Dataset items:
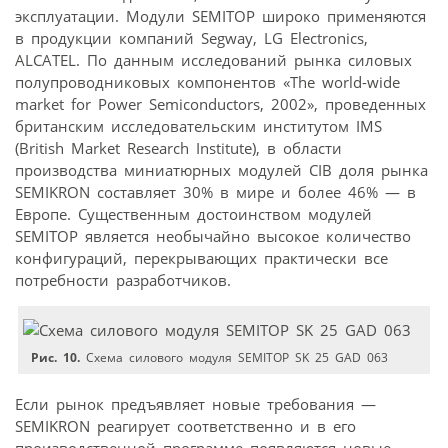
эксплуатации. Модули SEMITOP широко применяются
в продукции компаний Segway, LG Electronics,
ALCATEL. По данным исследований рынка силовых
полупроводниковых компонентов «The world-wide
market for Power Semiconductors, 2002», проведенных
британским исследовательским институтом IMS
(British Market Research Institute), в области
производства миниатюрных модулей CIB доля рынка
SEMIKRON составляет 30% в мире и более 46% — в
Европе. Существенным достоинством модулей
SEMITOP является необычайно высокое количество
конфигураций, перекрывающих практически все
потребности разработчиков.
Рис. 10.
Схема силового модуля SEMITOP SK 25 GAD 063
Если рынок предъявляет новые требования —
SEMIKRON реагирует соответственно и в его
производственной программе появляются новые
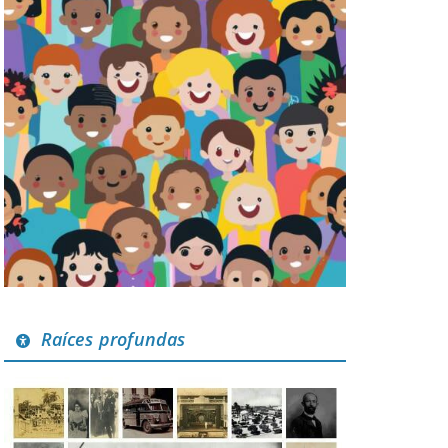
Raíces profundas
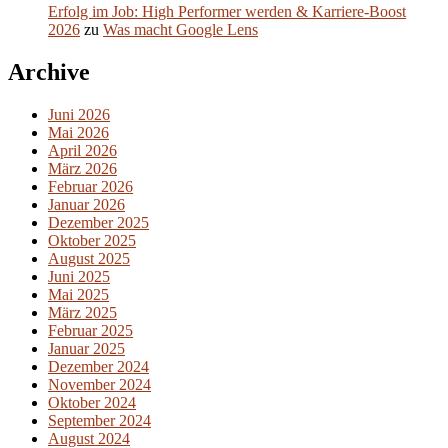
Erfolg im Job: High Performer werden & Karriere-Boost
2026
zu
Was macht Google Lens
Archive
Juni 2026
Mai 2026
April 2026
März 2026
Februar 2026
Januar 2026
Dezember 2025
Oktober 2025
August 2025
Juni 2025
Mai 2025
März 2025
Februar 2025
Januar 2025
Dezember 2024
November 2024
Oktober 2024
September 2024
August 2024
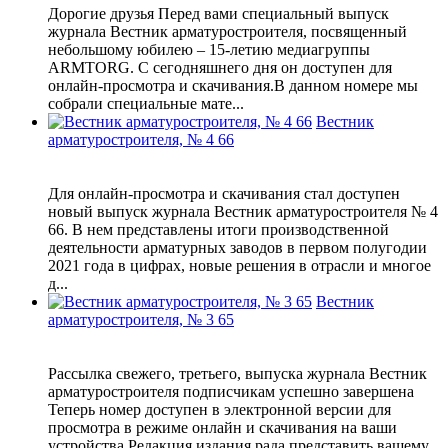
Дорогие друзья Перед вами специальный выпуск
журнала Вестник арматуростроителя, посвященный
небольшому юбилею – 15-летию медиагруппы
ARMTORG. С сегодняшнего дня он доступен для
онлайн-просмотра и скачивания.В данном номере мы
собрали специальные мате...
Вестник
арматуростроителя, № 4 66
Для онлайн-просмотра и скачивания стал доступен
новый выпуск журнала Вестник арматуростроителя № 4
66. В нем представлены итоги производственной
деятельности арматурных заводов в первом полугодии
2021 года в цифрах, новые решения в отрасли и многое
д...
Вестник
арматуростроителя, № 3 65
Рассылка свежего, третьего, выпуска журнала Вестник
арматуростроителя подписчикам успешно завершена
Теперь номер доступен в электронной версии для
просмотра в режиме онлайн и скачивания на ваши
устройства.Редакция издания рада представить вашему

Exercise goal: Print, word for word, the lines above that run from the line containing "производства миниатюрных модулей" to the line containing "журнала Вестник арматуростроителя, посвященный", both included. Keep the pictures out.

Answer to this exercise:
производства миниатюрных модулей CIB доля рынка
SEMIKRON составляет 30% в мире и более 46% — в
Европе. Существенным достоинством модулей
SEMITOP является необычайно высокое количество
конфигураций, перекрывающих практически все
потребности разработчиков.
Рис. 10.
Схема силового модуля SEMITOP SK 25 GAD 063
Если рынок предъявляет новые требования —
SEMIKRON реагирует соответственно и в его
производственной программе появляются новые
Raíces profundas
Erfolg im Job: High Performer werden & Karriere-Boost
2026
zu
Was macht Google Lens
Archive
Juni 2026
Mai 2026
April 2026
März 2026
Februar 2026
Januar 2026
Dezember 2025
Oktober 2025
August 2025
Juni 2025
Mai 2025
März 2025
Februar 2025
Januar 2025
Dezember 2024
November 2024
Oktober 2024
September 2024
August 2024
Дорогие друзья Перед вами специальный выпуск
журнала Вестник арматуростроителя, посвященный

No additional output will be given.